Some quick notes while everything's still fresh in my mind.  These
might also be useful when integrating this in core.

=== Integration of the numeric tower into the type system

The basic idea in this code is that there are two distinct types of
numbers: "basic" and "extended".  The basic numbers are the
fundamental ones that have always been known by CHICKEN core, with the
new addition of bignums.  The extended numbers exist *ONLY* in Scheme,
which means that to C they're just structure/record objects (much like
the way SRFI 4 vectors are currently handled in core as second-class
citizens).  This rule is broken in only a handful of places (eqv,
nan?)  for performance reasons.  Those situations are generally when
no complicated or allocating computations are required for extended
numbers.

In the CHICKEN 4 numbers egg, this is faked out because we can't truly
extend the core number types, so bignums are structures as well.  But
for integration into core, this is changed to a true type by using one
of the two remaining unused header tags.

In intermediate versions of the "numbers" egg, we had to pass a
failure continuation, which meant creating an extra closure object
upon every call to numeric operations.  But now, in order to avoid any
performance impact, the Scheme procedures are invoked as an
"exception", much like the way the error handler is invoked through
barf() in cases of error.  This allows us to only pass the arguments
to a numeric operation, pretending the implementation is native C.

=== Performance impact

I've tried very hard to keep the performance of basic numeric
operations exactly the same as in core.  In particular, the various
checks for number types are done in exactly the same order as
everywhere in core:

- Is it a fixnum?
- Is it an immediate?  If so, barf.
- Does the header have a flonum tag? (before, this was combined with the immediate check)
- Does the header have a bignum tag? (normally, we'd have an "else barf()" at this point)
- Look up the numeric operation's matching Scheme procedure for extended numeric types, and call it (or barf, if it's not defined for these)

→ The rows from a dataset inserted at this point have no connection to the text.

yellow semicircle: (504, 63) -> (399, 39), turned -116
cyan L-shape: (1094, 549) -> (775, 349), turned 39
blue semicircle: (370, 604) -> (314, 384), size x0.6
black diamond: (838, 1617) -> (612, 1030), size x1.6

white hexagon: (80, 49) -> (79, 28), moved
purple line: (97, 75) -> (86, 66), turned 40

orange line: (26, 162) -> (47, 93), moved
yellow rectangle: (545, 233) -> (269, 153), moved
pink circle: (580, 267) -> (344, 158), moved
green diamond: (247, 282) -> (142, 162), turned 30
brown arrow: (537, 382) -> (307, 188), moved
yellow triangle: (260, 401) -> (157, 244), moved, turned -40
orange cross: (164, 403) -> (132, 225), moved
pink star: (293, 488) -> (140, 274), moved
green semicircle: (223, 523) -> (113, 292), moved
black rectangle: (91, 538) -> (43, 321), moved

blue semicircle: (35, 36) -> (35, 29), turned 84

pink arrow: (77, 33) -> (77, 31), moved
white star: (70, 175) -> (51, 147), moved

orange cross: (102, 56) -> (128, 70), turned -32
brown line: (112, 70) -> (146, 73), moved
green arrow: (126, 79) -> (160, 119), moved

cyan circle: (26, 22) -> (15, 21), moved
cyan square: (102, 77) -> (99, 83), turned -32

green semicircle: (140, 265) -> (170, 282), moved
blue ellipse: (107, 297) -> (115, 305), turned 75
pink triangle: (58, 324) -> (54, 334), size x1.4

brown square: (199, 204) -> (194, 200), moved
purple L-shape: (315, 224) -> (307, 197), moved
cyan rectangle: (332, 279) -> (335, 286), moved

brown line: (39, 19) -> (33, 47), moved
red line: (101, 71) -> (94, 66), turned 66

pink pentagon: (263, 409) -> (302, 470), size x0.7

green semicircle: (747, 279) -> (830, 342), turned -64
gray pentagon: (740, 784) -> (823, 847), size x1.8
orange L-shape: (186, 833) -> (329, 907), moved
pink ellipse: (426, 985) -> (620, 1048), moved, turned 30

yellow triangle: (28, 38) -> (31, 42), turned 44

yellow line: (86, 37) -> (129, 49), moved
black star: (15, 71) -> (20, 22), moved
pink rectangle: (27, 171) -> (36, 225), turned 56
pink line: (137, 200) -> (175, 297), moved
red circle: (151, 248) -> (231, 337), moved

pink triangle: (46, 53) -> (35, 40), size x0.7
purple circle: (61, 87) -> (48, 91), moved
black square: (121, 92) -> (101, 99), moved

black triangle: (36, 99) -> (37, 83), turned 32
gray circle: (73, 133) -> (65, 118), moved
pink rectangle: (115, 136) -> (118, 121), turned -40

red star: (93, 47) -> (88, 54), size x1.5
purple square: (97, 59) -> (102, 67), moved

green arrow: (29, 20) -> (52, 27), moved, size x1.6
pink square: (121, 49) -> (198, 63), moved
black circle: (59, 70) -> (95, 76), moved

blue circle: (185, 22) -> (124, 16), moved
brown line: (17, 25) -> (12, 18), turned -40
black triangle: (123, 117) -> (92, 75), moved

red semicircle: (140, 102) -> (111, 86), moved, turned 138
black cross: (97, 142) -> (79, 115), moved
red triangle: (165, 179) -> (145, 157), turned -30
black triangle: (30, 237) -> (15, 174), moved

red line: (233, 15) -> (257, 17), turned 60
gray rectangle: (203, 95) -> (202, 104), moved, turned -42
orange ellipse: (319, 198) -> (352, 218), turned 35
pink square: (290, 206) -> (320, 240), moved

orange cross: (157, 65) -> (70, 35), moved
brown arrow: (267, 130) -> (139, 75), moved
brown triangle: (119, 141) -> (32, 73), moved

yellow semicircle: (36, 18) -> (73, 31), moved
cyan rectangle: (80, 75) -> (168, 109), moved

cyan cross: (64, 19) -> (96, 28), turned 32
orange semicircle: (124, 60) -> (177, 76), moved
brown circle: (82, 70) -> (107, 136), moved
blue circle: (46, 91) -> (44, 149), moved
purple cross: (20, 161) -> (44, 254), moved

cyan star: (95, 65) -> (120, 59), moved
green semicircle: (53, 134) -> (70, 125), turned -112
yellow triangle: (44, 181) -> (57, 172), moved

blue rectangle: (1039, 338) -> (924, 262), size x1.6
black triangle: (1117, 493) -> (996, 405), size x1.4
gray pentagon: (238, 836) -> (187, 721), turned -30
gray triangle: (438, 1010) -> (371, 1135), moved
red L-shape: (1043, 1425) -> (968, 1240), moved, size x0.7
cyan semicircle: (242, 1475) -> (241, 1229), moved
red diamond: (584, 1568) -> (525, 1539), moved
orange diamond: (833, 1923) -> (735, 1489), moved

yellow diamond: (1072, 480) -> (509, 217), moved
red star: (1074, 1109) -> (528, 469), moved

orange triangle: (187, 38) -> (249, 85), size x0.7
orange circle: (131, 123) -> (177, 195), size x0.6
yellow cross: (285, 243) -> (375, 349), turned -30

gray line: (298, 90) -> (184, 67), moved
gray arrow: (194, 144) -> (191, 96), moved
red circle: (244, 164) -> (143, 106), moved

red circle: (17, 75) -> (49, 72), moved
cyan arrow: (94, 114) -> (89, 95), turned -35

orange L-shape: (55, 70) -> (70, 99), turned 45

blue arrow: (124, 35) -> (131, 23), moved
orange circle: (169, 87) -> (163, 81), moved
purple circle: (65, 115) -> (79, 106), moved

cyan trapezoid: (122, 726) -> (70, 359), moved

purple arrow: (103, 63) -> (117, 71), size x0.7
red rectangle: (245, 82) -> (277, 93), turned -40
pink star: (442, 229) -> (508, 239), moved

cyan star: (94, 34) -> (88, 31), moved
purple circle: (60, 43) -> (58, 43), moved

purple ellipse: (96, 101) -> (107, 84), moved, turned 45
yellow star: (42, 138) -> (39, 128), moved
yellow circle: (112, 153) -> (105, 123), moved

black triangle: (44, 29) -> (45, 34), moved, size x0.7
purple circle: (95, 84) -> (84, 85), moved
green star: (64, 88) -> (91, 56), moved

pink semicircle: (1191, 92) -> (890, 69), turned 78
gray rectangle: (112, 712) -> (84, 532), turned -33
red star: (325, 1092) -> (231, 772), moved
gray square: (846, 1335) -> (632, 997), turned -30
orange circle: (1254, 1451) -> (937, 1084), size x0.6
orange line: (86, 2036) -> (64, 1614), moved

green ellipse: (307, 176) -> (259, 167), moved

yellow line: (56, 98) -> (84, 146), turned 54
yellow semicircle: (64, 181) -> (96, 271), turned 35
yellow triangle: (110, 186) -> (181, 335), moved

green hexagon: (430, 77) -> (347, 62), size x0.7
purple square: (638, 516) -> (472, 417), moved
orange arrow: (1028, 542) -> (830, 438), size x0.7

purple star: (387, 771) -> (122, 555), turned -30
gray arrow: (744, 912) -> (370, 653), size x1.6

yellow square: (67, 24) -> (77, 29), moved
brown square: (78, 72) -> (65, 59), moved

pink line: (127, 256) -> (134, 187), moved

This means that "generic" numeric code should incur ZERO performance
penalty for functions that are non-allocating and inlineable....

Unfortunately, that's where the good part ends.  Any operation that
results in a fresh number is no longer inlineable, because in case of
bignums they will need to allocate an unknown quantity of memory,
which may require a GC.  The upshot is that every "allocating inline"
procedure will now need to be called in primitive CPS context.  This
is fundamental limitation that we can't do much about.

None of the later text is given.